Recipes and Rating Research Project
This is the Project 3 under course DSC80
By Jiangqi Wu & Yuxuan Zhang
Introduction
The world of cooking and food has grown exponentially over the years, with a vast array of recipes and cuisines available at our fingertips. In this project, we aim to dive into an extensive dataset consisting of recipes and their respective ratings. Our goal is to uncover trends and patterns that can provide valuable insights into the factors contributing to the popularity and success of a recipe.
The dataset is sourced from food.com and contains recipes and reviews posted since 2008. The data is divided into two parts: recipes and ratings. The recipes dataset includes information such as recipe name, ID, preparation time, contributor ID, submission date, tags, nutrition information, number of steps, steps text, and description. The ratings dataset, on the other hand, contains user ID, recipe ID, date of interaction, rating, and review text.

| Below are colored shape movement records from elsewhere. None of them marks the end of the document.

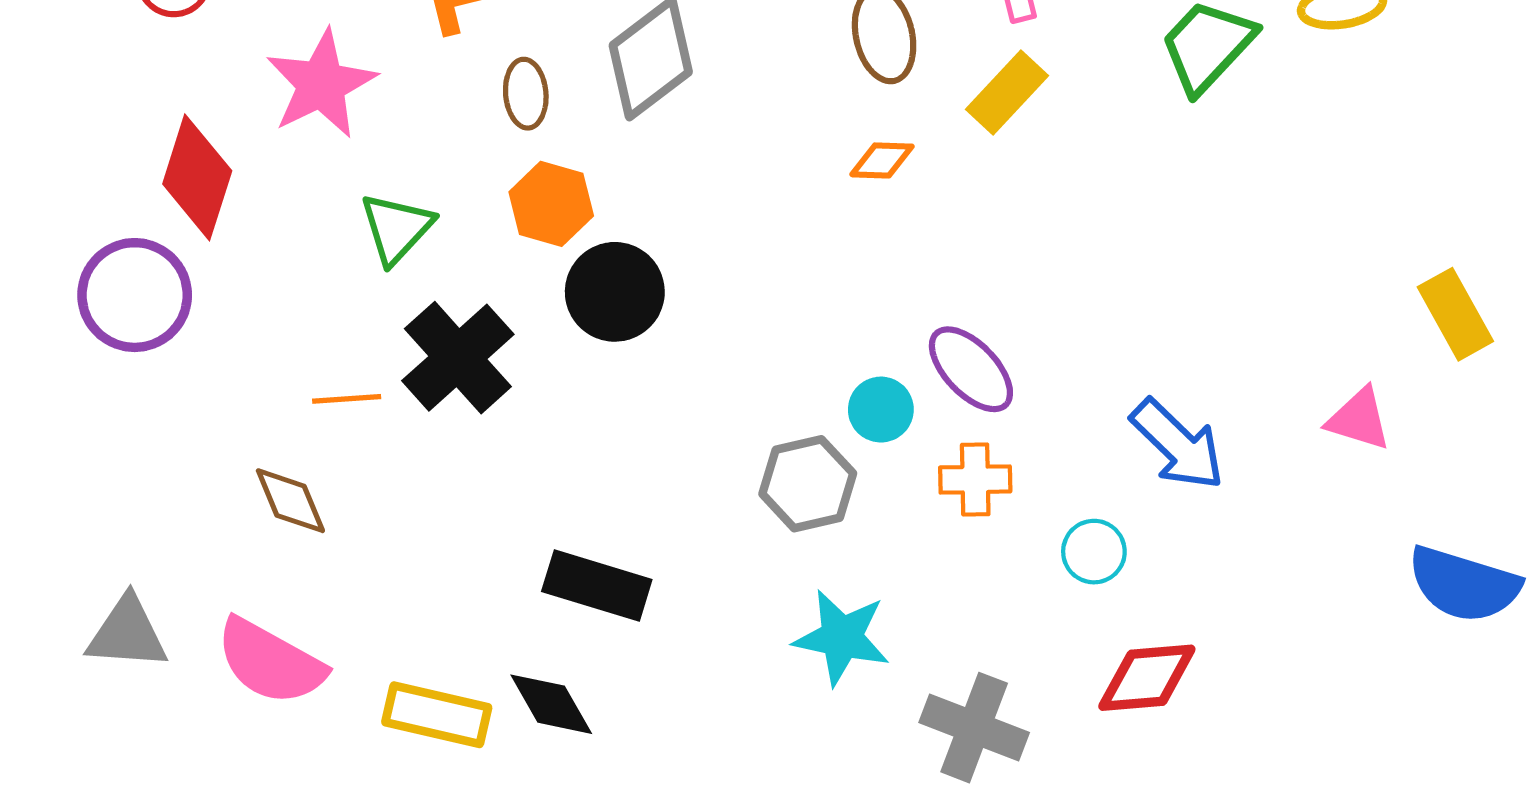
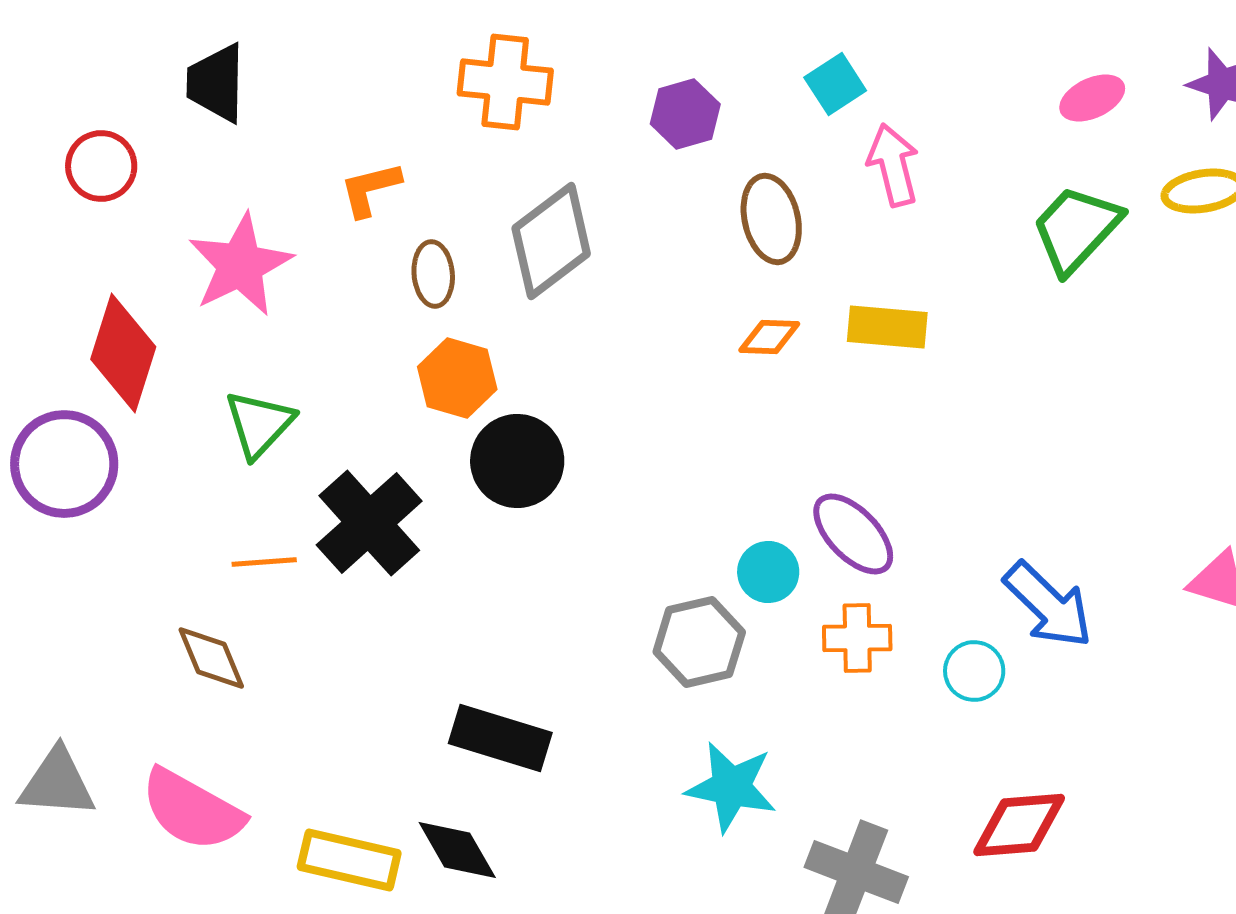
yellow rectangle: (1007, 93) -> (887, 327), moved, turned 52
green triangle: (396, 228) -> (259, 424), moved
cyan circle: (1094, 552) -> (974, 671), moved

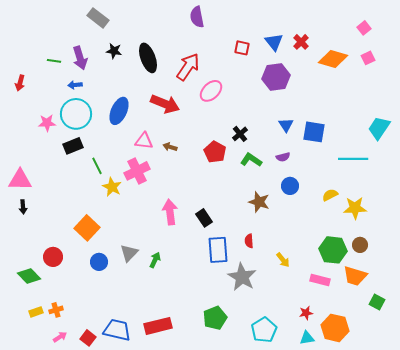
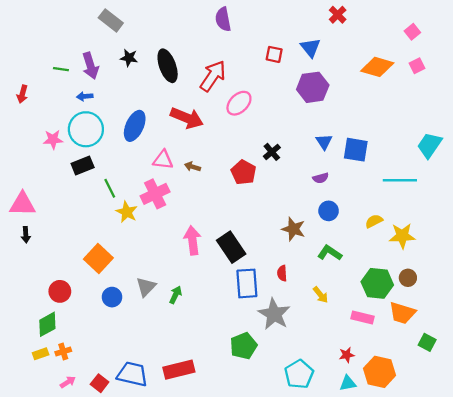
red cross: (301, 42) -> (338, 15), moved
green L-shape: (251, 160) -> (330, 253), moved
black rectangle: (204, 218) -> (231, 247), size x1.5
green diamond: (29, 276) -> (47, 324), moved, turned -75
green pentagon: (215, 318) -> (244, 346), moved

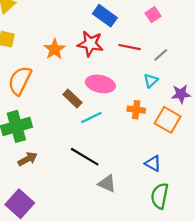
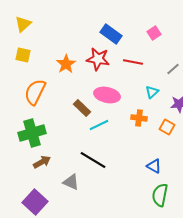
gray line: (161, 55) -> (173, 69), moved
orange square: (168, 120) -> (167, 127), size x0.7
gray triangle: (107, 184) -> (71, 182), moved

The dataframe for recipes have 83782 rows, meaning 83782 unique recipes. The dataframe for ratings have 731927 rows, each stand for a review on the recipe. For furthur research purposes, we add column for average rating for each recipes in the dataframe, so we could analyze the features of recipes and corresponding ratings.
In the project, we will be first cleaning the data set and conduct exploratory data analysis, to obtain some basic information of the data set and relation between columns. Then, we will assess the missingness contained in the data set by NMAR analysis and analyzing the missingness dependency.

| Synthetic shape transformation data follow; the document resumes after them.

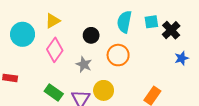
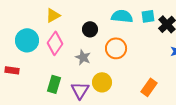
cyan semicircle: (124, 22) -> (122, 16), turned 85
cyan circle: (23, 34) -> (27, 40), moved
green rectangle: (54, 92) -> (54, 84), turned 72

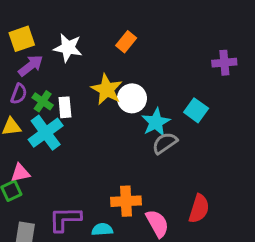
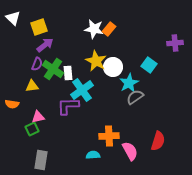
white star: (68, 48) -> (94, 29), moved
green cross: (43, 101) -> (53, 69), size x1.5
cyan square: (196, 110) -> (149, 65), moved
cyan cross: (46, 133) -> (82, 90), moved
purple L-shape: (65, 219) -> (68, 106), moved

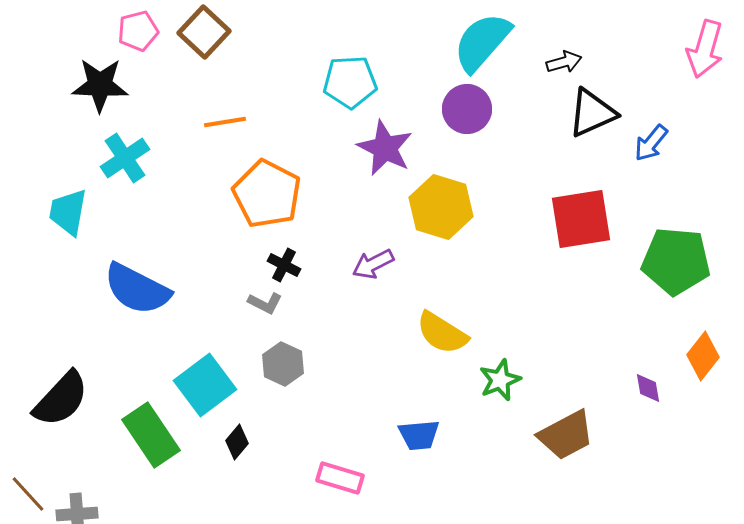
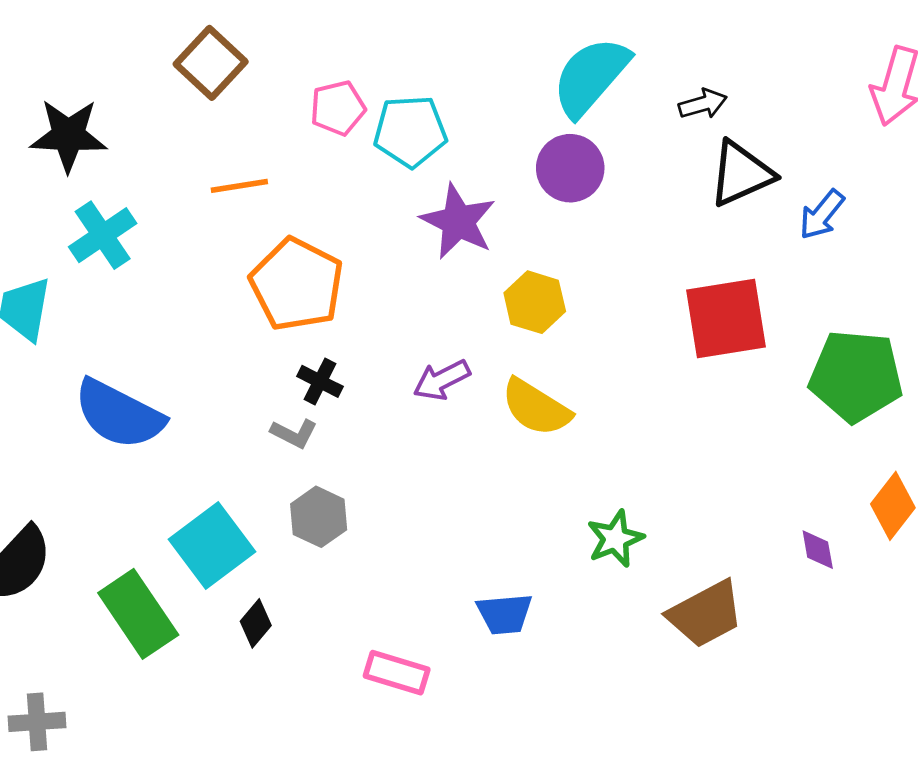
pink pentagon: (138, 31) -> (338, 108), moved
yellow hexagon: (441, 207) -> (535, 302), size x0.7
yellow semicircle: (442, 333) -> (536, 407), moved

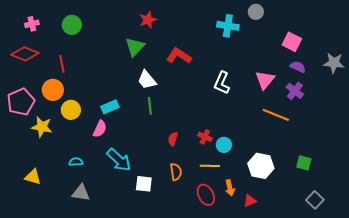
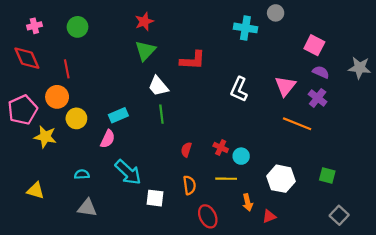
red star: (148, 20) -> (144, 22), moved
red diamond: (25, 54) -> (27, 58), turned 44
red L-shape: (179, 56) -> (193, 60), turned 150
red ellipse: (206, 195) -> (208, 216), moved

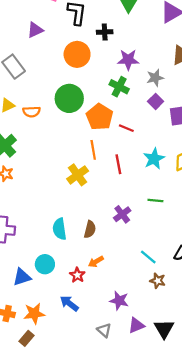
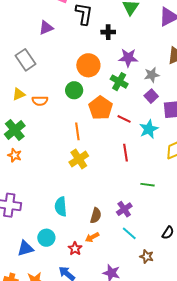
orange circle: (77, 54) -> (88, 65), moved
green circle: (69, 98) -> (74, 90), size x0.7
orange line: (93, 150) -> (77, 131), moved
cyan star: (154, 159) -> (149, 129), moved
red line: (118, 164) -> (126, 153), moved
purple cross: (122, 214) -> (124, 209), moved
brown semicircle: (90, 229) -> (96, 216), moved
cyan line: (148, 257) -> (129, 233), moved

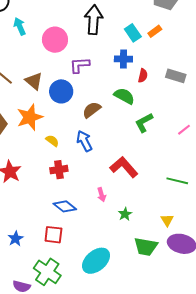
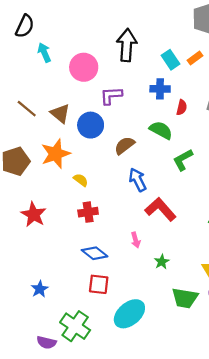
blue arrow: (84, 141) -> (138, 180), moved
red square: (53, 235) -> (99, 284), moved

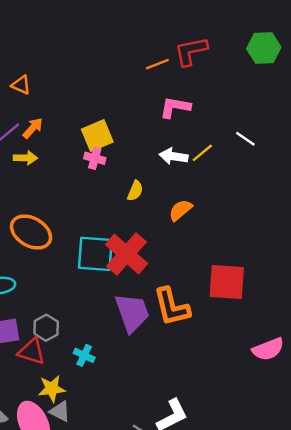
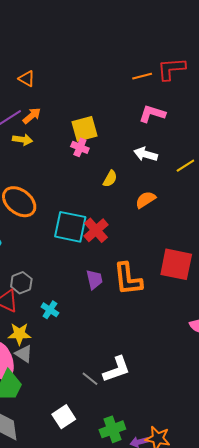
yellow line: (202, 153) -> (185, 166), moved
red cross: (126, 254) -> (96, 230), size x0.7
purple trapezoid: (132, 313) -> (94, 280), size x0.6

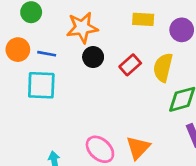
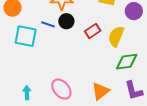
blue line: (47, 54) -> (48, 24), moved
orange triangle: (138, 148) -> (100, 91), moved

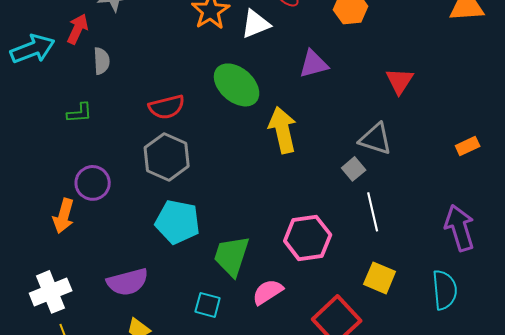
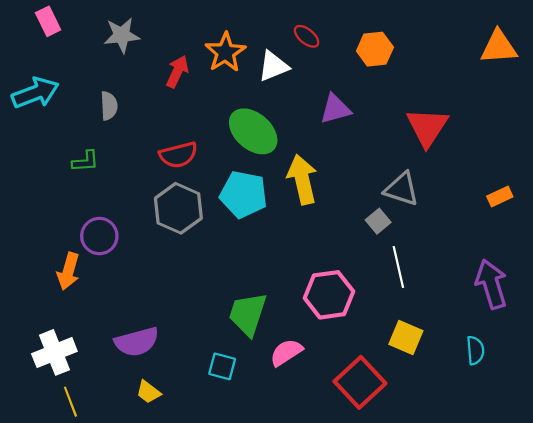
red arrow: (78, 29) -> (177, 72), moved
red triangle: (400, 81) -> (427, 127), size x1.4
cyan pentagon: (178, 222) -> (244, 194), moved
cyan semicircle: (445, 290) -> (475, 350), size x0.7

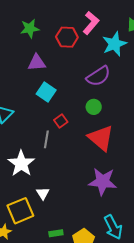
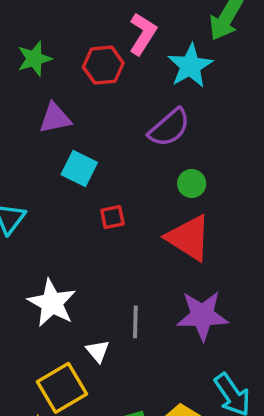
green circle: (94, 107) -> (192, 183), moved
red square: (61, 121) -> (112, 217), turned 32
gray line: (46, 139) -> (135, 322), moved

In the missingness analysis, we figure out the missingness of the description, review, and rating in the merged dataframe. In the NMAR analysis, we focus on the review column and provide a reasonable description about the missingness of some reviews. In the MCAR and MAR analysis, we implement the dependency test to explore the dependency of the missingness of the rating column in the merged dataframe. More specifically, we test the dependency of the missingness on the minutes and the calories.
Moreover, we would focus on the research question that, are complex recipes and simple recipes rated in the same scale. We would define recipe with fewer than 10 steps as simple recipes, and with more than 10 steps as complex recipes. We would analyze the rating scale related to the complexity of the recipe.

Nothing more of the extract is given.